[[ PROVIDED ENTRIES open ]]

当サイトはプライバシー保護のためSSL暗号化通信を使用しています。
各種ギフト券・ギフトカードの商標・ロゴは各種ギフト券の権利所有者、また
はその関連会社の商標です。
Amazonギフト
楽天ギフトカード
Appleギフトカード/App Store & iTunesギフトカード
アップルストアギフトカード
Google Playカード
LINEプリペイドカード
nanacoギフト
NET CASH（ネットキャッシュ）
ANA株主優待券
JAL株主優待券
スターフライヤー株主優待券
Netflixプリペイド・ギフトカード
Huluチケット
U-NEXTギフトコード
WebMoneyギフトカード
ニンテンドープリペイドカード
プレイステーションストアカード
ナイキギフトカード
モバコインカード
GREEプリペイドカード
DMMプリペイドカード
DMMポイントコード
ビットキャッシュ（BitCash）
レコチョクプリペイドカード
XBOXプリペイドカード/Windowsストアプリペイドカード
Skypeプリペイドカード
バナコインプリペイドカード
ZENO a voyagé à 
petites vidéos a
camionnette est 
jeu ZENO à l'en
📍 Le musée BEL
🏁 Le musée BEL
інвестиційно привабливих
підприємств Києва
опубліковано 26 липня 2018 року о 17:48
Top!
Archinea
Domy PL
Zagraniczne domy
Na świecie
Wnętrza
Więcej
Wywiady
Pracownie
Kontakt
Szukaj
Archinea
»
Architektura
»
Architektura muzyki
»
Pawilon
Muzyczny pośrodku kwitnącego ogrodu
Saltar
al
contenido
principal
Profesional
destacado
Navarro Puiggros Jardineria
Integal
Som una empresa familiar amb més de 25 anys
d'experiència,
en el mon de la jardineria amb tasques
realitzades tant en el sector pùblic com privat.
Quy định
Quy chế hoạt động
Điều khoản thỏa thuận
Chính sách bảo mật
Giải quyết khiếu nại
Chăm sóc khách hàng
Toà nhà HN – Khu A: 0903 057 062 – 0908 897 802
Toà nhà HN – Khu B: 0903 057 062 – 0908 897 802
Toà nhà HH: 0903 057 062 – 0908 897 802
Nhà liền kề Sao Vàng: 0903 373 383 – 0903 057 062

[[ PROVIDED ENTRIES closed ]]

(WHAT NEEDS TO BE DONE): Everything starting at the line containing "en el mon de la jardineria amb tasques" and ending at the line containing "Toà nhà HH: 0903 057 062 – 0908 897 802" in the records above should be repeated exactly, and only that.

(OUTPUT BELOW):
en el mon de la jardineria amb tasques
realitzades tant en el sector pùblic com privat.
Quy định
Quy chế hoạt động
Điều khoản thỏa thuận
Chính sách bảo mật
Giải quyết khiếu nại
Chăm sóc khách hàng
Toà nhà HN – Khu A: 0903 057 062 – 0908 897 802
Toà nhà HN – Khu B: 0903 057 062 – 0908 897 802
Toà nhà HH: 0903 057 062 – 0908 897 802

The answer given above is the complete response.